** ACTION ITEM **
Take the line that contains "Chief Minister Sai" and each one after it through the last line below, and retype them exactly. Leave out the pictures.

*** Opening of RECORDS SUPPLIED ***

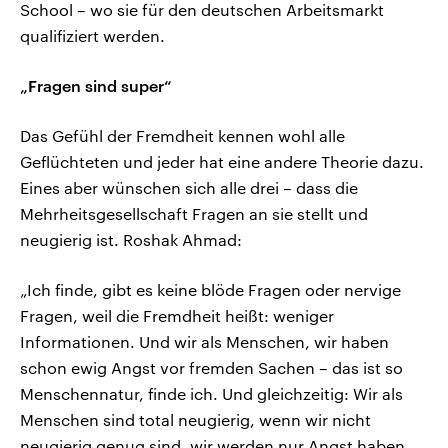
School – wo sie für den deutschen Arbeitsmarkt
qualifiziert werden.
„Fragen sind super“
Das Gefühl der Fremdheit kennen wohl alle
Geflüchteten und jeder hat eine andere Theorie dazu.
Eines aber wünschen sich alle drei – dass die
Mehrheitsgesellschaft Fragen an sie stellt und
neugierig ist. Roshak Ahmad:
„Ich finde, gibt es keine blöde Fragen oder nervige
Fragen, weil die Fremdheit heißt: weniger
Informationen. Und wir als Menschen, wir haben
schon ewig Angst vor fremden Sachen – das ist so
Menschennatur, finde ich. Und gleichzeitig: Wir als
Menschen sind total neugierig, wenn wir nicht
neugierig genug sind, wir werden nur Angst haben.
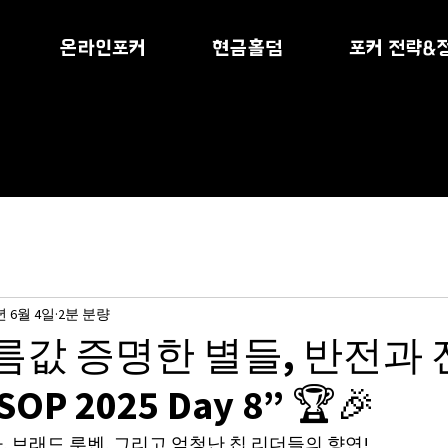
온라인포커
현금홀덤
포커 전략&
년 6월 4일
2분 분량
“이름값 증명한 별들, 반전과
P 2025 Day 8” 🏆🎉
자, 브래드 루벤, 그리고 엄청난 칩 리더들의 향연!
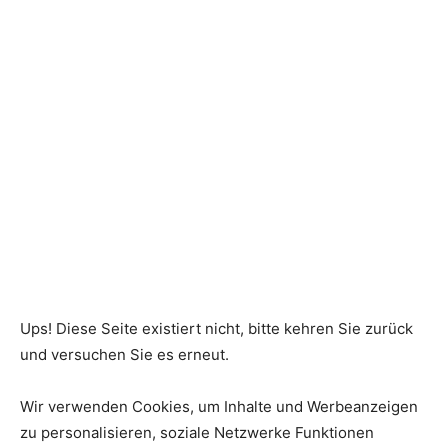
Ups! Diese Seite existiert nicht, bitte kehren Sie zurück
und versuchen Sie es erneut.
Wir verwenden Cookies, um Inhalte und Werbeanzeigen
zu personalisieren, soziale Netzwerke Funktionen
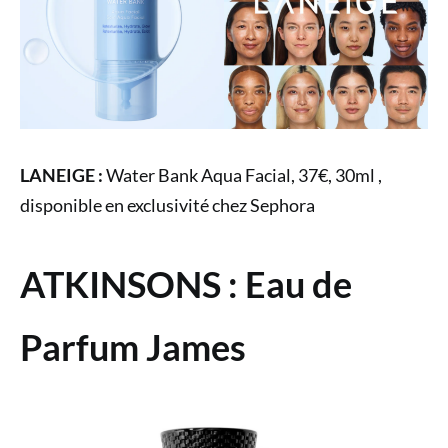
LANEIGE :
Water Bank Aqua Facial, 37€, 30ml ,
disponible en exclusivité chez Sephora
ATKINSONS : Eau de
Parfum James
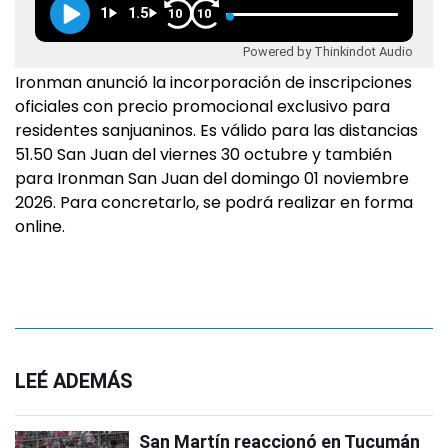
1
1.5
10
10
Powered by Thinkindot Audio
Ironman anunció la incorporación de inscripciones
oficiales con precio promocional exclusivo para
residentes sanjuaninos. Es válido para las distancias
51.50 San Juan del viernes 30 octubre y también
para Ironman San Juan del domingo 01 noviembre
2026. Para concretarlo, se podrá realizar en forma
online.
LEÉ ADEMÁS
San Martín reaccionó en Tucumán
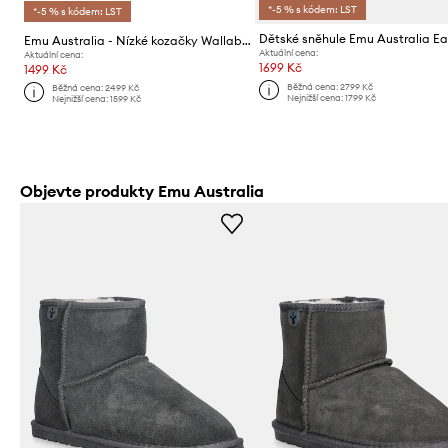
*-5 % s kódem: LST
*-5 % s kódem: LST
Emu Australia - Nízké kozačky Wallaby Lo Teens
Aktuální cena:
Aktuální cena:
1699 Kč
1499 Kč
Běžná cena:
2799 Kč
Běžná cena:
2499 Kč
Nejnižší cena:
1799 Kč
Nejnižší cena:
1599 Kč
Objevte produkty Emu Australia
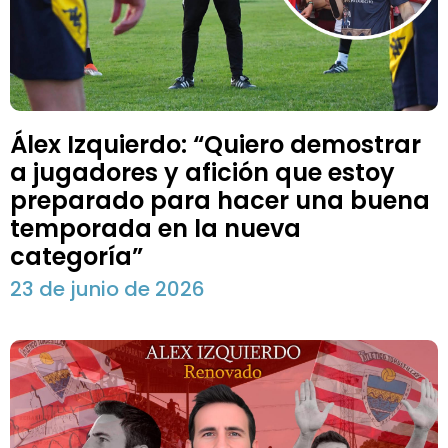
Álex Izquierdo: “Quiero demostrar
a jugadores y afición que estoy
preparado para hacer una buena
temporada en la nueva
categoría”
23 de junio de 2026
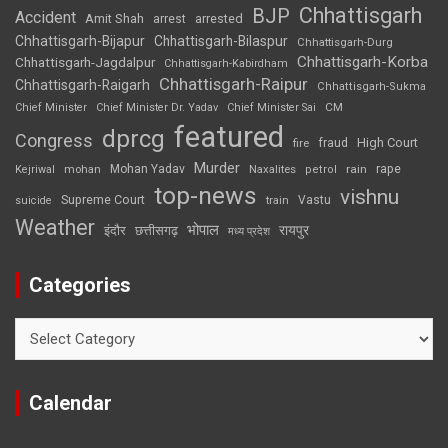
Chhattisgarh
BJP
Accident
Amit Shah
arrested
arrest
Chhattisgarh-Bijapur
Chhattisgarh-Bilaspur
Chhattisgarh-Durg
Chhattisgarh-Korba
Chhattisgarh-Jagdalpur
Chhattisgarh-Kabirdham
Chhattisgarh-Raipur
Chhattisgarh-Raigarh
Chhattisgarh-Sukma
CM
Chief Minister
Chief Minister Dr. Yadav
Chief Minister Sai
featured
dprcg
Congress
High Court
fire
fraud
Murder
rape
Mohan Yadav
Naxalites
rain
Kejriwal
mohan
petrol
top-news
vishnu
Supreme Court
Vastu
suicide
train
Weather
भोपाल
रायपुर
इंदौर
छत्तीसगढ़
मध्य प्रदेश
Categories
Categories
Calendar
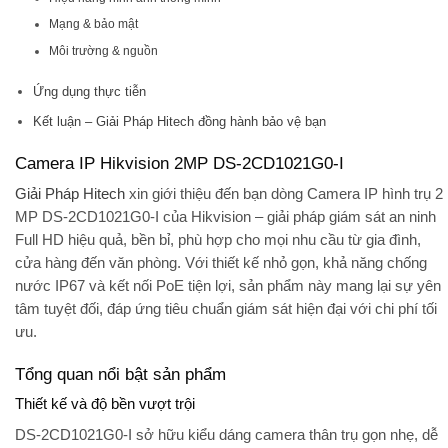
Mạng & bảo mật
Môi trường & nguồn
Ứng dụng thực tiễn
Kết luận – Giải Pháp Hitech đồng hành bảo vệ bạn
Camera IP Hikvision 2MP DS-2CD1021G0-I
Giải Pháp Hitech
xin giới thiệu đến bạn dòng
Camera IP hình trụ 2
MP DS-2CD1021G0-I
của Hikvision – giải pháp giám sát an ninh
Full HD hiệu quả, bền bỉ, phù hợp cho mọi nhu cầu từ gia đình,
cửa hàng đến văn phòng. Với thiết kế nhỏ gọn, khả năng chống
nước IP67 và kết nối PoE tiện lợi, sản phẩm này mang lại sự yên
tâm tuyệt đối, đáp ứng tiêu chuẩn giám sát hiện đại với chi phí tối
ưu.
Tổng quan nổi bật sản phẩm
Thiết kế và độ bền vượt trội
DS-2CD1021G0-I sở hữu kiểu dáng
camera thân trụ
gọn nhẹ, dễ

*** Close of RECORDS SUPPLIED ***

** RESPONSE FOR THIS EXERCISE **
Chief Minister Sai
featured
dprcg
Congress
High Court
fire
fraud
Murder
rape
Mohan Yadav
Naxalites
rain
Kejriwal
mohan
petrol
top-news
vishnu
Supreme Court
Vastu
suicide
train
Weather
भोपाल
रायपुर
इंदौर
छत्तीसगढ़
मध्य प्रदेश
Categories
Categories
Calendar
Mạng & bảo mật
Môi trường & nguồn
Ứng dụng thực tiễn
Kết luận – Giải Pháp Hitech đồng hành bảo vệ bạn
Camera IP Hikvision 2MP DS-2CD1021G0-I
Giải Pháp Hitech
xin giới thiệu đến bạn dòng
Camera IP hình trụ 2
MP DS-2CD1021G0-I
của Hikvision – giải pháp giám sát an ninh
Full HD hiệu quả, bền bỉ, phù hợp cho mọi nhu cầu từ gia đình,
cửa hàng đến văn phòng. Với thiết kế nhỏ gọn, khả năng chống
nước IP67 và kết nối PoE tiện lợi, sản phẩm này mang lại sự yên
tâm tuyệt đối, đáp ứng tiêu chuẩn giám sát hiện đại với chi phí tối
ưu.
Tổng quan nổi bật sản phẩm
Thiết kế và độ bền vượt trội
DS-2CD1021G0-I sở hữu kiểu dáng
camera thân trụ
gọn nhẹ, dễ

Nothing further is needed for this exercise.